Sacrifice (blergh!) and change
by Daniel Robinson
Before I get into the nitty gritty, I should take a moment to deflate any presumptions that I am a floss-headed idealist.
I do believe that human-induced climate change is happening and that it is pretty much the most pressing political and environmental problem of our time. Not so long ago I would have thought it barely bore mentioning that I respect science, but there you go. It probably does bear mentioning these days. I also believe though that processing and transporting untold millions of kilograms of paper to law firms, chambers and courts all over the world, printing them, carrying them around the place in giant lever-arch folders on big trolleys and shredding most of it, without a great part of it ever even being perused by human eyes, is a waste by anyone’s standards no matter what shonky beliefs you may have about carbon and all the rest. If this still isn’t ringing any ‘this is important’ bells, perhaps I can just leave it on this note: $2 per page is not an usual photocopying fee.

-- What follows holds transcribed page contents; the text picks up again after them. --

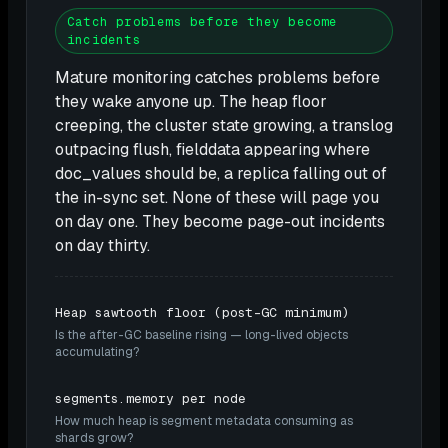
Catch problems before they become
incidents
Mature monitoring catches problems before
they wake anyone up. The heap floor
creeping, the cluster state growing, a translog
outpacing flush, fielddata appearing where
doc_values should be, a replica falling out of
the in-sync set. None of these will page you
on day one. They become page-out incidents
on day thirty.
Heap sawtooth floor (post-GC minimum)
Is the after-GC baseline rising — long-lived objects
accumulating?
segments.memory per node
How much heap is segment metadata consuming as
shards grow?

But I don’t believe that telling people what the problem is and how to change their behaviour to fix it is nearly enough, and I suspect that behavioural psychologists have my back on that point. Sure, there will always be some people willing to do their best and make sacrifices, but once the concept of ‘sacrifice’ pops in there, any chance for mass change is pretty much screwed as far as I can see. How many people used to dutifully collect all of their recyclables back in the day and take it to the assigned recycling collection point, before they brought in kerbside recycling? Even then, I remember my mum conscientiously washing every can and bottle and cutting the seal from the neck of milk bottles (as we were told to do when processing technology was less advanced), but what really got recycling going on a respectable scale in my town was when they made it easier than not recycling, by (a) making the recycling bin twice as big as the regular bin (this is still only done in some local government areas) and (b) putting video cameras in the truck and mailing out warnings and fines to people who still couldn’t be bothered.
And on a more prosaic and personal note, I would much rather work in a way that is actually just as efficient, or more efficient, than the alternative rather than kick myself and my infant legal practice in the shins for the sake of the environment. Unless I had to, which I don’t think I do. Technology is supposed to make things easier, right?
So the point of the exercise is not just to go paperless for the sake of it. The point is that technology is just starting to reach a point where going paperless will not be a sacrifice at all (as has been its crucial limitation up until now) – quite the opposite. It’s pretty new, and lawyers are not renowned early adopters (legends abound of the number of us who have yet to ‘adopt’ email and/or word processing), and it hasn’t reached technological maturity yet. A lot of what we need to do with IT simply cannot be done, some of it can be done but less efficiently than current practice… but there is a certain amount, steadily growing, that we can use, and use with devastating efficiency and effectiveness. I’m going to try to find and utilise practices that fall into that last category. And I’m going to identify what still falls into the first two categories, and think about what can be done to move it into the third, and keep my eyes out for solutions as they arise.
What I’m really saying, in short, is this: full respect to technology geeks, early adopters and conscientious environmentalists. You are my guaranteed fellow travellers, and I salute you. Just know that my true hope is that, eventually, you won’t be my only fellow travellers.